> **YOUR GOAL**: Copy the entries exactly, through the "Токсикологија (455, 1204)" line.

(DATASET RECORDS)

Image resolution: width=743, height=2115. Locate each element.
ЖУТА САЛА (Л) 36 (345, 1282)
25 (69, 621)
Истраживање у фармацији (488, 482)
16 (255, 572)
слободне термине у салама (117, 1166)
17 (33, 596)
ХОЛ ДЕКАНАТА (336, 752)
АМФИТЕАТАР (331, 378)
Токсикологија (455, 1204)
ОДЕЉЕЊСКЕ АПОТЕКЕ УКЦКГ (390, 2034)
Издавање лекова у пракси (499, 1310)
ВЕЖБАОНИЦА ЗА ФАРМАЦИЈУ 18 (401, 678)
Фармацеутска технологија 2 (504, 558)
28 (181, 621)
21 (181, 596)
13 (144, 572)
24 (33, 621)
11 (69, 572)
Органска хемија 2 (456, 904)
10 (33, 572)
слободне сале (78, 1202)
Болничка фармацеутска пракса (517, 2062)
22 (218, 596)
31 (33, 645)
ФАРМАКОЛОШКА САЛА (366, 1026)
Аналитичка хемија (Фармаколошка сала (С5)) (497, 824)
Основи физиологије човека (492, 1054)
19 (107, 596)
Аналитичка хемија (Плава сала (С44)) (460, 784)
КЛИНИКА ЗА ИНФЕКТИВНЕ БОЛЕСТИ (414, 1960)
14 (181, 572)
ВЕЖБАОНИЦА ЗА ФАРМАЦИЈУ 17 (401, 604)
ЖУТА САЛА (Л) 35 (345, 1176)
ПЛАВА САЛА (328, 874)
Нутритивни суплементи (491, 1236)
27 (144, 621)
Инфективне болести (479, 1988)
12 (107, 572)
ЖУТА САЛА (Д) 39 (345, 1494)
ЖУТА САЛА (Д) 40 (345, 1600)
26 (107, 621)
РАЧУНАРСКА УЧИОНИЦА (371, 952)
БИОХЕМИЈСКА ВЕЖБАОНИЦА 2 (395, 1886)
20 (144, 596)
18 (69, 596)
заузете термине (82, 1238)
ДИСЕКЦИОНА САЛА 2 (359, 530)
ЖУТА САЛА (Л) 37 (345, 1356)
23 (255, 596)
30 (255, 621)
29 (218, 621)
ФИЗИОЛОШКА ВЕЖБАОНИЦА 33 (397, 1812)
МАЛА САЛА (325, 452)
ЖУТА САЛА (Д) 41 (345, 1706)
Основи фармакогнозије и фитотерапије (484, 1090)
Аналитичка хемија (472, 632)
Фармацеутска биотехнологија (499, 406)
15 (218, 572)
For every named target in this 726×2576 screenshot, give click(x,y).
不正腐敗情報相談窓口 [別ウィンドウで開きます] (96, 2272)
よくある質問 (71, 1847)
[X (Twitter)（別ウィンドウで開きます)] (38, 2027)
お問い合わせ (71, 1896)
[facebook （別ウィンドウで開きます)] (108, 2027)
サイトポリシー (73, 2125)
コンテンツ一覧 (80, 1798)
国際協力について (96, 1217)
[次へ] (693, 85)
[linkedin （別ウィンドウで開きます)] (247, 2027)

(End DATASET RECORDS)

> **EXERCISE SOLUTION**:
Image resolution: width=743, height=2115. Locate each element.
ЖУТА САЛА (Л) 36 (345, 1282)
25 (69, 621)
Истраживање у фармацији (488, 482)
16 (255, 572)
слободне термине у салама (117, 1166)
17 (33, 596)
ХОЛ ДЕКАНАТА (336, 752)
АМФИТЕАТАР (331, 378)
Токсикологија (455, 1204)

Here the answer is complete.